Output every entry exactly as written, skipping any pictures.
=-=-=
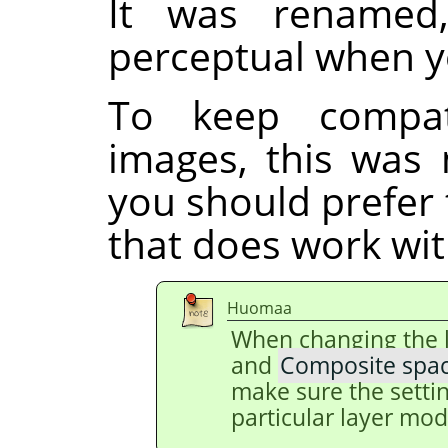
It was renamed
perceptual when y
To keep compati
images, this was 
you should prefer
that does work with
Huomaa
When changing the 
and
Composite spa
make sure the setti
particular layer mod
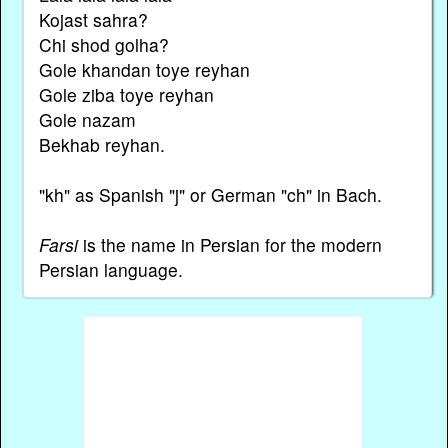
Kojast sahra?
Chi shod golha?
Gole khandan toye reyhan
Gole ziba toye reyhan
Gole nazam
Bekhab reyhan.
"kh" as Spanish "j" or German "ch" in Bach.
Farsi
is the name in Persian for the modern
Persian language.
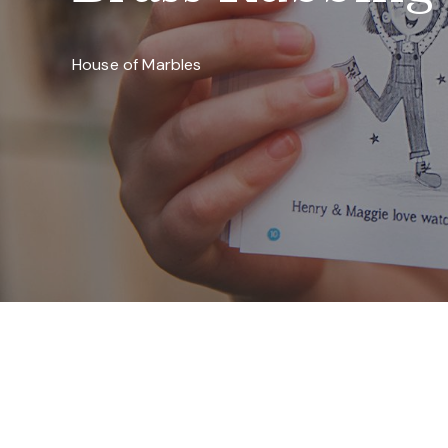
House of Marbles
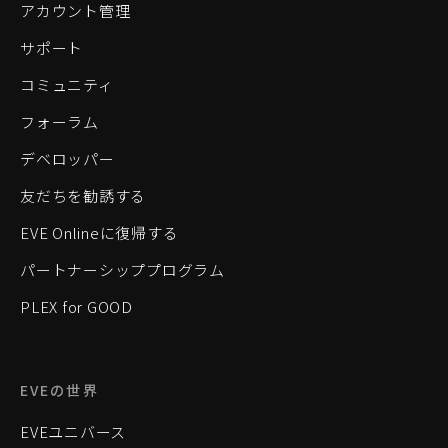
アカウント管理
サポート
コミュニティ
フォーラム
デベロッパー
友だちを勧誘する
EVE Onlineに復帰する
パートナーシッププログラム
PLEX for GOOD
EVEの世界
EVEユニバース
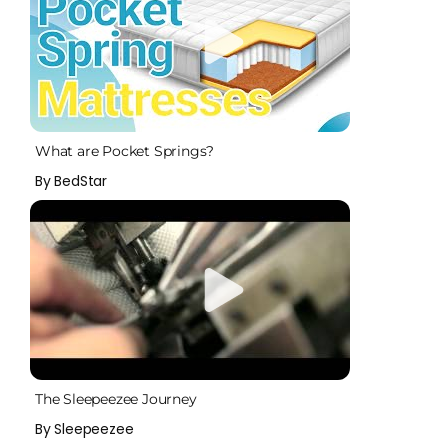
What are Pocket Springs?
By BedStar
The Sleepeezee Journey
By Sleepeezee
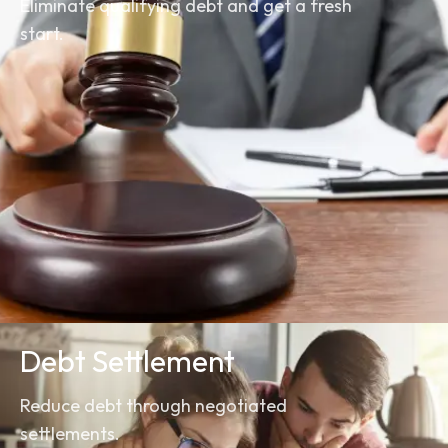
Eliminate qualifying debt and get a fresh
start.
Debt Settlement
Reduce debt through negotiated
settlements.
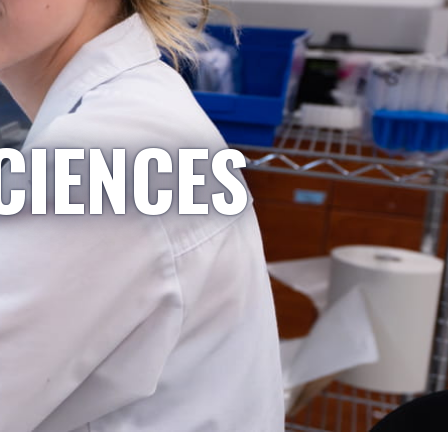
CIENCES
=-=-=
▶ ANSWER TO THIS EXERCISE
It was renamed
perceptual when y
To keep compati
images, this was 
you should prefer
that does work with
Huomaa
When changing the 
and
Composite spa
make sure the setti
particular layer mod
Kojast sahra?
Chi shod golha?
Gole khandan toye reyhan
Gole ziba toye reyhan
Gole nazam
Bekhab reyhan.
"kh" as Spanish "j" or German "ch" in Bach.
Farsi
is the name in Persian for the modern
Persian language.
House of Marbles
アカウント管理
サポート
コミュニティ
フォーラム
デベロッパー
友だちを勧誘する
EVE Onlineに復帰する
パートナーシッププログラム
PLEX for GOOD
EVEの世界
EVEユニバース
What are Pocket Springs?
By BedStar
The Sleepeezee Journey
By Sleepeezee
Eliminate qualifying debt and get a fresh
start.
Debt Settlement
Reduce debt through negotiated
settlements.
CIENCES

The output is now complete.